Und dann gibt es natürlich noch die anstrengenden Reiseprofis, die scheinbar jeden Quadratmeter unseres Planeten schon zweimal betreten haben und ungefragt Tipps ohne Ende geben. Oder die zwei bayrischen Motorradfahrer, die obwohl sie die ganze Zeit direkt nebeneinander stehen, sich dermaßen laut bellend austauschen, dass jeder auf dem Campingplatz sie hören muss. Glücklicherweise verhindert ihr starker Dialekt, dass wir nicht alles verstehen außer einzelnen Wortfetzen wie „krass“ oder „brutal“. Als einer abends an der Bar einen deutschstämmigen Namibianer fragt, wie es so ist, in Windhuk aufzuwachsen, verkneife ich mir ein „nicht so schlimm wie in Bayern!"

 

Nach 7479 km, 913 Litern Diesel, 46 Tagen on the road, 39 Nächten im Dachzelt, 3 Gläsern Nescafe, 4 Flaschen Wein, einer unbekannten Zahl von Lemon-, Tonic- und Bierdosen, 1 Spraydose Mückenschutz, 3 Packungen Knäckebrot sind wir in Windhuk angekommen.

Gespannt sind wir, wie wir die folgenden kulturellen Wechsel erleben und verdauen werden.

Der multikulti Metropole Kapstadt fiebern wir bereits entgegen. Den Thailandurlaub mit einer Woche in einer Strandhütte zu beginnen, ist sicherlich ein guter Einstieg in das kulturell und kulinarisch attraktive Südostasien.

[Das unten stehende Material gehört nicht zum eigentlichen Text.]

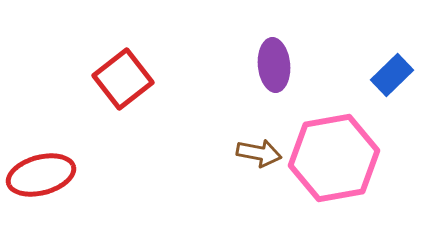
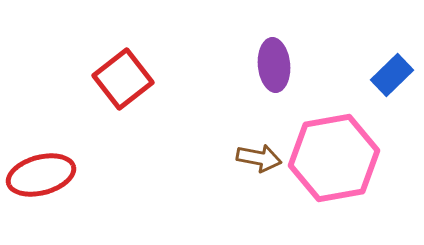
brown arrow: moved 5 px down
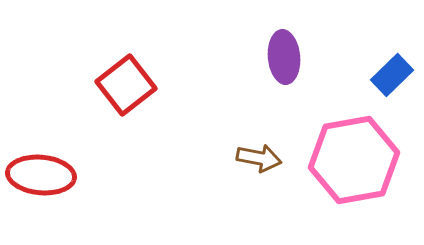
purple ellipse: moved 10 px right, 8 px up
red square: moved 3 px right, 6 px down
pink hexagon: moved 20 px right, 2 px down
red ellipse: rotated 20 degrees clockwise
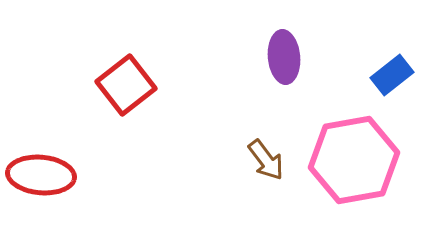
blue rectangle: rotated 6 degrees clockwise
brown arrow: moved 7 px right, 2 px down; rotated 42 degrees clockwise
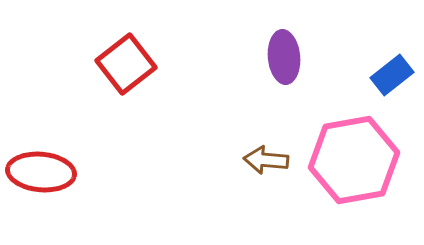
red square: moved 21 px up
brown arrow: rotated 132 degrees clockwise
red ellipse: moved 3 px up
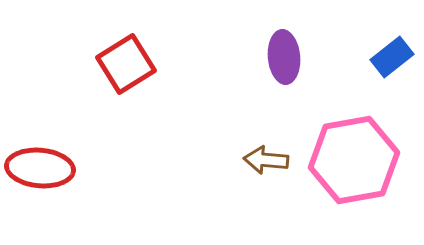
red square: rotated 6 degrees clockwise
blue rectangle: moved 18 px up
red ellipse: moved 1 px left, 4 px up
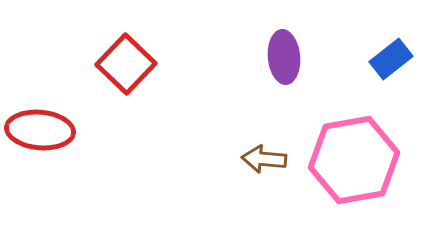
blue rectangle: moved 1 px left, 2 px down
red square: rotated 14 degrees counterclockwise
brown arrow: moved 2 px left, 1 px up
red ellipse: moved 38 px up
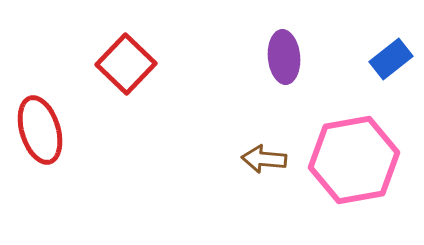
red ellipse: rotated 68 degrees clockwise
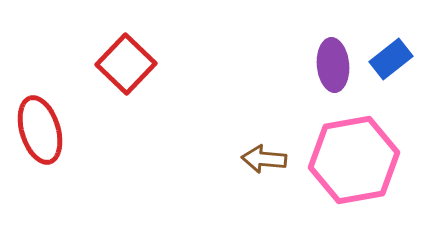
purple ellipse: moved 49 px right, 8 px down
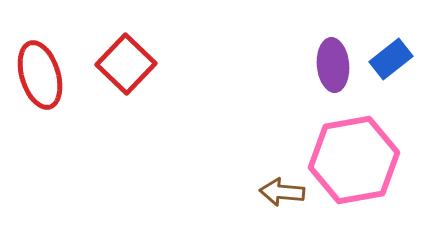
red ellipse: moved 55 px up
brown arrow: moved 18 px right, 33 px down
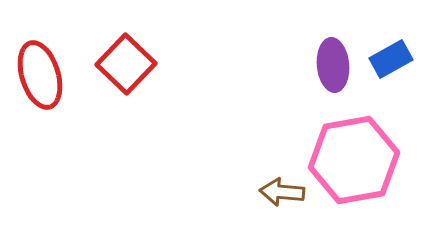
blue rectangle: rotated 9 degrees clockwise
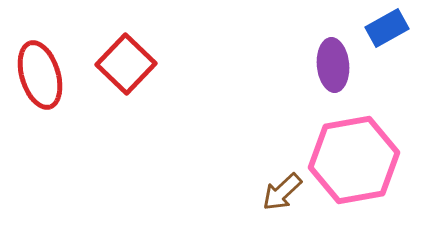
blue rectangle: moved 4 px left, 31 px up
brown arrow: rotated 48 degrees counterclockwise
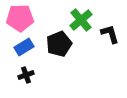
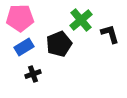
black cross: moved 7 px right, 1 px up
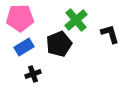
green cross: moved 5 px left
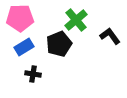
black L-shape: moved 2 px down; rotated 20 degrees counterclockwise
black cross: rotated 28 degrees clockwise
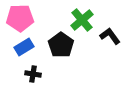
green cross: moved 6 px right
black pentagon: moved 2 px right, 1 px down; rotated 15 degrees counterclockwise
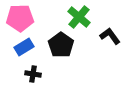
green cross: moved 3 px left, 3 px up; rotated 10 degrees counterclockwise
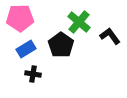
green cross: moved 5 px down
blue rectangle: moved 2 px right, 2 px down
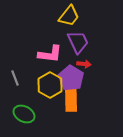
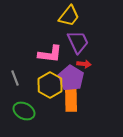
green ellipse: moved 3 px up
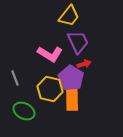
pink L-shape: rotated 25 degrees clockwise
red arrow: rotated 24 degrees counterclockwise
yellow hexagon: moved 4 px down; rotated 15 degrees counterclockwise
orange rectangle: moved 1 px right, 1 px up
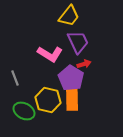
yellow hexagon: moved 2 px left, 11 px down
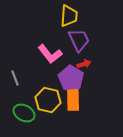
yellow trapezoid: rotated 35 degrees counterclockwise
purple trapezoid: moved 1 px right, 2 px up
pink L-shape: rotated 20 degrees clockwise
orange rectangle: moved 1 px right
green ellipse: moved 2 px down
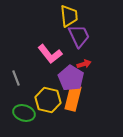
yellow trapezoid: rotated 10 degrees counterclockwise
purple trapezoid: moved 4 px up
gray line: moved 1 px right
orange rectangle: rotated 15 degrees clockwise
green ellipse: rotated 10 degrees counterclockwise
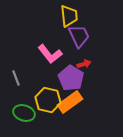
orange rectangle: moved 3 px left, 4 px down; rotated 40 degrees clockwise
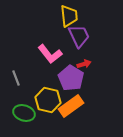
orange rectangle: moved 1 px right, 4 px down
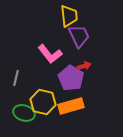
red arrow: moved 2 px down
gray line: rotated 35 degrees clockwise
yellow hexagon: moved 5 px left, 2 px down
orange rectangle: rotated 20 degrees clockwise
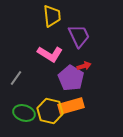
yellow trapezoid: moved 17 px left
pink L-shape: rotated 20 degrees counterclockwise
gray line: rotated 21 degrees clockwise
yellow hexagon: moved 7 px right, 9 px down
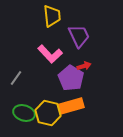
pink L-shape: rotated 15 degrees clockwise
yellow hexagon: moved 2 px left, 2 px down
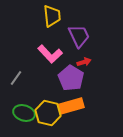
red arrow: moved 4 px up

Die intensiven Tierbeobachtungen und – begegnungen werden wir sicherlich auf der weiteren Reise vermissen. Genauso wie unsere afrikanische Gutenacht-Musik:

Das Quaken der Frösche, dazu das Grunzen der Flusspferde, das Zweigeabreizen der Elefanten, das Jaulen der Hyänen und das Brüllen des Löwens im Hintergrund.